Russia Unita, il partito russo legato al presidente Vladimir Putin e alla sua schiera di fedelissimi, ha vinto le elezioni parlamentari che si sono tenute in Russia durante il fine settimana.
Con il 49% delle preferenze, e grazie al sistema in vigore in Russia (che prevede un proporzionale con premio di maggioranza), Russia Unita dovrebbe ottenere 315 seggi su 450. Meno dei 334 con cui arrivava alle elezioni; ma comunque sufficienti a detenere i 2/3 dell’Assemblea – che significa possibilità di mettere mano alla Costituzione.

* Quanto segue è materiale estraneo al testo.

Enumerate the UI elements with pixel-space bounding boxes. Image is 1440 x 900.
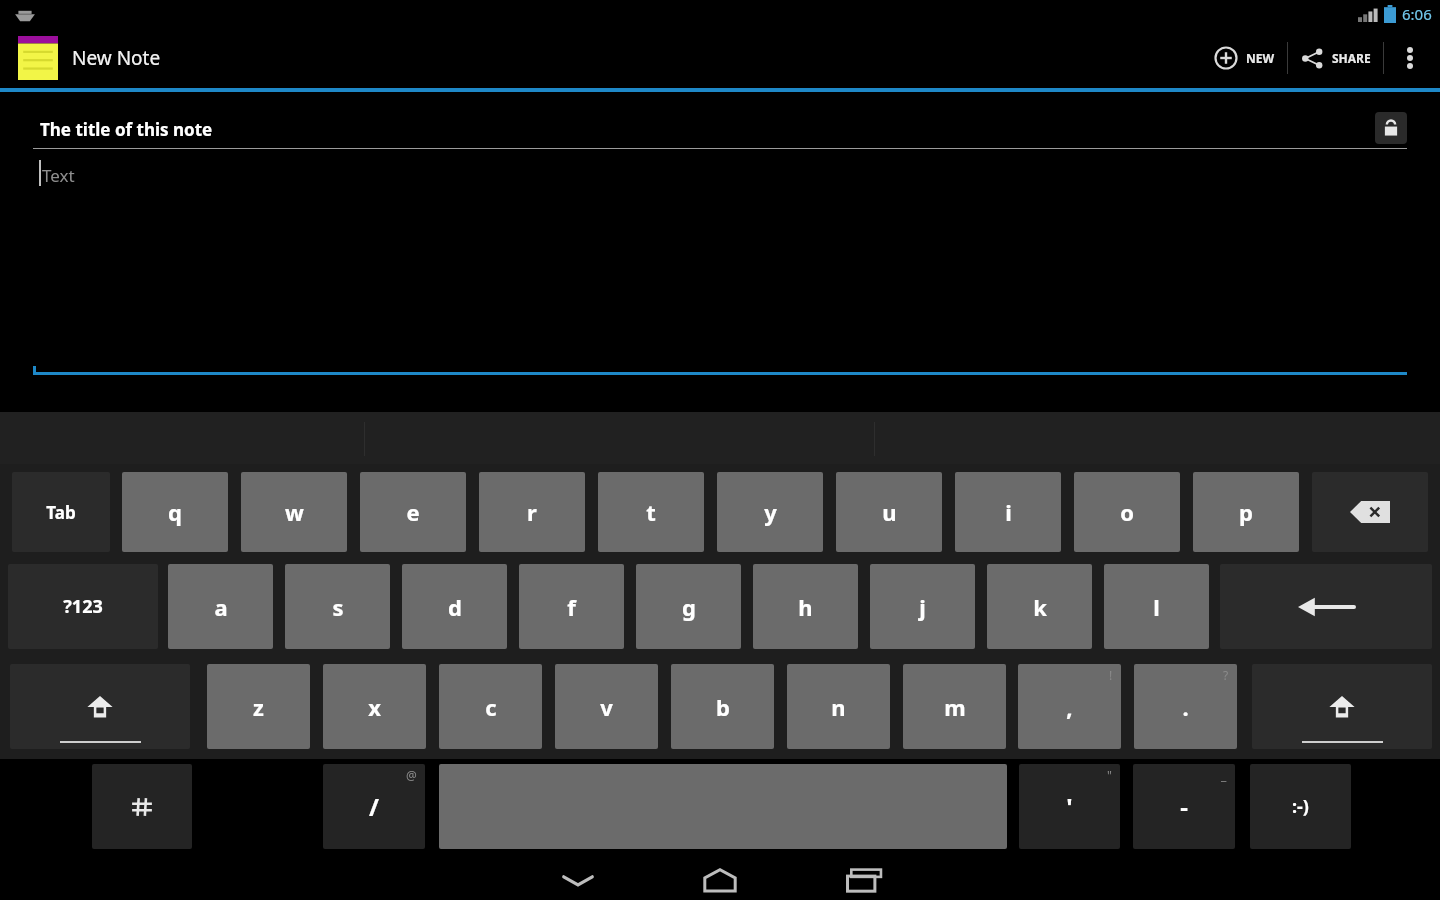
button[interactable]: Tab: [12, 472, 110, 552]
staticText: b: [716, 692, 730, 722]
button[interactable]: l: [1104, 564, 1209, 649]
staticText: m: [944, 692, 966, 722]
staticText: o: [1120, 497, 1134, 527]
staticText: f: [567, 592, 576, 622]
button[interactable]: v: [555, 664, 658, 749]
staticText: v: [600, 692, 613, 722]
staticText: y: [764, 497, 777, 527]
button[interactable]: a: [168, 564, 273, 649]
button[interactable]: h: [753, 564, 858, 649]
button[interactable]: Switch keyboard: [92, 764, 192, 849]
button[interactable]: Lock note: [1375, 112, 1407, 144]
button[interactable]: c: [439, 664, 542, 749]
staticText: a: [214, 592, 228, 622]
button[interactable]: y: [717, 472, 823, 552]
staticText: Tab: [46, 501, 76, 524]
staticText: w: [285, 497, 304, 527]
button[interactable]: z: [207, 664, 310, 749]
button[interactable]: Shift: [1252, 664, 1432, 749]
button[interactable]: ': [1019, 764, 1120, 849]
button[interactable]: ?123: [8, 564, 158, 649]
staticText: 6:06: [1402, 4, 1432, 24]
button[interactable]: s: [285, 564, 390, 649]
staticText: -: [1180, 790, 1188, 823]
staticText: _: [1221, 767, 1227, 783]
staticText: i: [1005, 497, 1012, 527]
button[interactable]: SHARE: [1288, 28, 1383, 88]
staticText: n: [831, 692, 846, 722]
staticText: z: [253, 692, 264, 722]
staticText: r: [527, 497, 537, 527]
staticText: h: [798, 592, 813, 622]
button[interactable]: Shift: [10, 664, 190, 749]
staticText: .: [1182, 692, 1189, 722]
button[interactable]: w: [241, 472, 347, 552]
button[interactable]: p: [1193, 472, 1299, 552]
button[interactable]: x: [323, 664, 426, 749]
staticText: ?: [1223, 667, 1229, 683]
staticText: NEW: [1246, 50, 1275, 66]
staticText: u: [882, 497, 897, 527]
button[interactable]: f: [519, 564, 624, 649]
button[interactable]: o: [1074, 472, 1180, 552]
button[interactable]: Home: [682, 859, 758, 900]
button[interactable]: Backspace: [1312, 472, 1428, 552]
button[interactable]: New Note: [18, 36, 161, 80]
button[interactable]: More options: [1384, 28, 1436, 88]
button[interactable]: u: [836, 472, 942, 552]
button[interactable]: k: [987, 564, 1092, 649]
staticText: p: [1239, 497, 1253, 527]
button[interactable]: Enter: [1220, 564, 1432, 649]
button[interactable]: e: [360, 472, 466, 552]
staticText: e: [406, 497, 420, 527]
staticText: Text: [42, 164, 75, 187]
staticText: g: [682, 592, 696, 622]
button[interactable]: r: [479, 472, 585, 552]
button[interactable]: d: [402, 564, 507, 649]
button[interactable]: Hide keyboard: [540, 859, 616, 900]
staticText: c: [485, 692, 497, 722]
staticText: ,: [1066, 692, 1073, 722]
button[interactable]: j: [870, 564, 975, 649]
button[interactable]: :-): [1250, 764, 1351, 849]
button[interactable]: Recent apps: [827, 859, 903, 900]
staticText: ?123: [63, 594, 103, 619]
staticText: The title of this note: [40, 118, 213, 141]
button[interactable]: q: [122, 472, 228, 552]
staticText: j: [919, 592, 926, 622]
staticText: SHARE: [1332, 50, 1371, 66]
staticText: :-): [1292, 794, 1309, 819]
staticText: x: [368, 692, 381, 722]
button[interactable]: /: [323, 764, 425, 849]
button[interactable]: -: [1133, 764, 1235, 849]
button[interactable]: NEW: [1202, 28, 1287, 88]
staticText: !: [1109, 667, 1113, 683]
staticText: /: [369, 790, 379, 823]
staticText: New Note: [72, 45, 161, 71]
button[interactable]: n: [787, 664, 890, 749]
staticText: l: [1153, 592, 1160, 622]
button[interactable]: i: [955, 472, 1061, 552]
staticText: @: [406, 767, 417, 783]
button[interactable]: g: [636, 564, 741, 649]
staticText: ': [1066, 790, 1073, 823]
button[interactable]: m: [903, 664, 1006, 749]
button[interactable]: t: [598, 472, 704, 552]
staticText: ": [1107, 767, 1112, 783]
staticText: d: [448, 592, 462, 622]
button[interactable]: b: [671, 664, 774, 749]
button[interactable]: ,: [1018, 664, 1121, 749]
staticText: k: [1033, 592, 1047, 622]
staticText: t: [646, 497, 656, 527]
staticText: q: [168, 497, 182, 527]
button[interactable]: .: [1134, 664, 1237, 749]
staticText: s: [332, 592, 344, 622]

Grande ritorno dell’intramontabile Gennadij Zjuganov; che, a causa del morso della crisi economica legata in buona parte alla pandemia, con il suo Partito Comunista sfiora il 20%. Riavvicinandosi, quindi, alle percentuali degli anni ’90. Terzo posto, come sempre, per i Liberal-Democratici di Zhirinovsky, con il 7,5%.
La notizia, se di notizia si può parlare, è che quindi “il blocco di Putin” – composto da Russia Unita, Partito Comunista e Liberal-Democratici (che a dispetto del nome sono una forza marcatamente nazionalista) – ottiene quasi l’80% dei voti. E dimostra come, a dispetto di quel che si pensa in Occidente, la più forte opposizione allo Zar sia costituita non da liberali e filo-occidentali; ma, al contrario, da nostalgici dell’Unione Sovietica e nostalgici dell’Impero zarista. Ai quali in fondo, però, Putin va comunque più che bene.
Il partito Jabloko, l’ex formazione di Navalny orientata al liberalismo, ottiene un misero 1%. Il resto della torta se lo spartiscono partiti minori; tra cui alcuni, vedi Russia Giusta, che fanno parte della cosiddetta “opposizione sistemica”. E che possono essere quindi compresi nel suddetto “blocco di Putin”.
Delusione per Alexey Navalny: il suo progetto di smart voting (che invita a votare contro i candidati di Russia Unita) naufraga anche grazie al rifiuto delle principali piattaforme online (Google, Apple e Telegram) di sostenerlo. Brogli elettorali sono stati denunciati dal suo portavoce e dalla moglie.